Ainsi, la question qui nous anime procède de cette évolution : qu’en est-il au niveau de l’Union européenne, composée de vingt-sept États souverains gardiens de leurs prérogatives régaliennes dont la défense et la diplomatie sont le socle ?
Précédé par la création du Comité militaire de l’UE, le TUE instaure dans ses articles 18 et 27 la fonction de Haut représentant de l’UE pour les Affaires étrangères et la Politique de sécurité qui porte la position commune de l’Union européenne dans les deux domaines mentionnés. Il conduit la Politique européenne de sécurité commune (PESC), préside le Conseil des Affaires étrangères et dirige le Service européen pour l’action extérieure (SEAE) qui est de fait le bras armé diplomatique de l’UE. Le Traité de Lisbonne instaure aussi le principe d’une représentation diplomatique officielle de l’UE par la fonction d’Ambassadeurs placés à la tête de délégations diplomatiques de l’UE auprès des États et des organisations internationales.
Après plusieurs opérations militaires menées dans les années 2000, la Politique de sécurité et de défense commune (PSDC) a surtout progressé dans les mécanismes visant une meilleure coopération en matière d’industrie de défense avec la création de l’Agence européenne de défense (AED) et plus tard du Fonds européen de défense (FEDéf). Le succès relatif des missions de conseil et de formation (EUTM et EUAM), en Somalie ainsi qu’en République centrafricaine et au Mali, mais aussi l’agression militaire russe en Ukraine viennent indiscutablement rebattre les cartes et interrogent sur les nécessaires évolutions du rôle diplomatique et militaire de l’UE.

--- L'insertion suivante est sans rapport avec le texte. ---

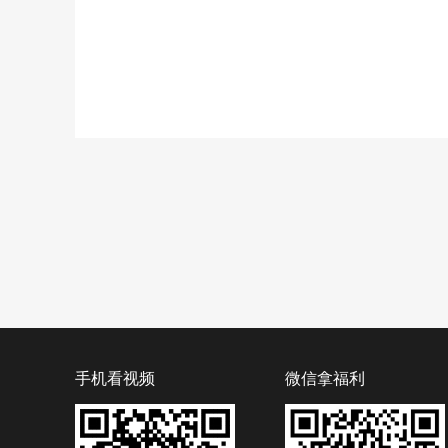
手机看视频
微信拿福利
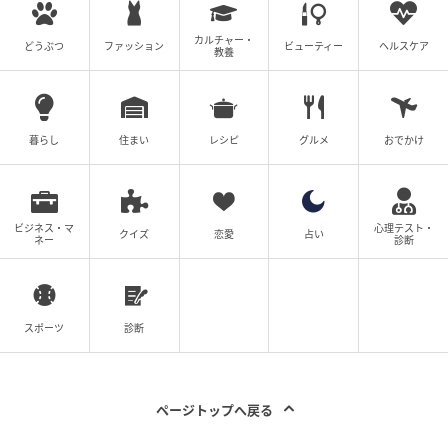
カルチャー・
どうぶつ
ファッション
ビューティー
ヘルスケア
教養
暮らし
住まい
レシピ
グルメ
おでかけ
ビジネス・マ
心理テスト・
クイズ
恋愛
占い
ネー
診断
スポーツ
診断
ページトップへ戻る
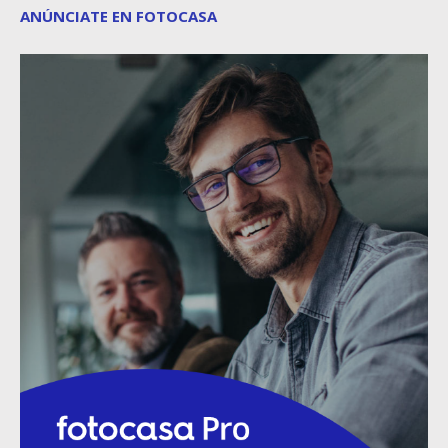
ANÚNCIATE EN FOTOCASA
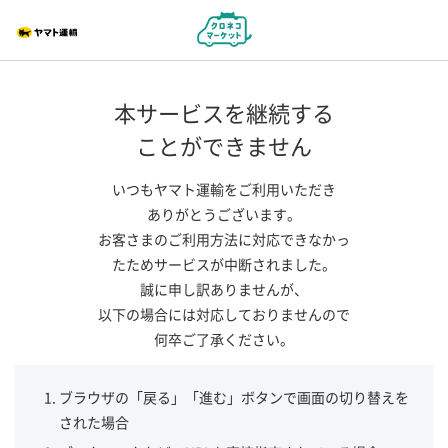
本サービスを継続する
ことができません
いつもヤマト運輸をご利用いただき
ありがとうございます。
お客さまのご利用方法に対応できなかっ
たためサービスが中断されました。
誠に申し訳ありませんが、
以下の場合には対応しておりませんので
何卒ご了承ください。
ブラウザの「戻る」「進む」ボタンで画面の切り替えを
された場合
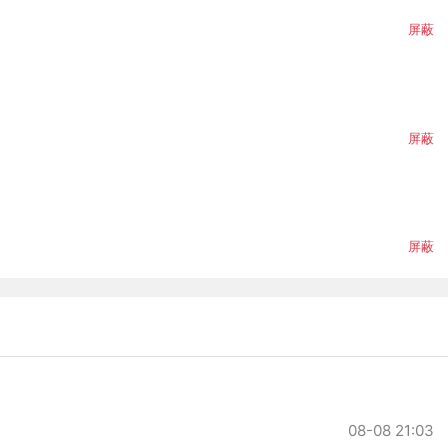
屏蔽
屏蔽
屏蔽
08-08 21:03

La mise à l’épreuve de l’unité européenne par le président russe Vladimir Poutine, la prise de conscience par les Européens de l’importance de bâtir une Europe encore plus forte et solidaire, notamment à la suite des incertitudes sur l’engagement américain sous la présidence Trump, ont engagé le projet européen sur la voie d’un rôle diplomatique et militaire plus affirmé de l’UE. On peut notamment citer les ultimes décisions communautaires sur les achats d’armement pour l’Ukraine par l’UE, les progrès obtenus dans la défense européenne, le dialogue intereuropéen accéléré. Cependant, plusieurs interrogations demeurent sur :
– l’efficacité comparative des structures diplomatiques nationales avec celles des délégations de l’UE ;
– l’impact réel des mesures européennes adoptées à l’encontre de la Russie et celles au profit de l’Ukraine ;
– la place des conseillers en Défense et Sécurité en Délégation à l’image des Attachés de défense ou Attachés de sécurité intérieur nationaux ;
– l’évolution du triangle politique–diplomate–militaire au moment de la guerre de haute intensité en Europe.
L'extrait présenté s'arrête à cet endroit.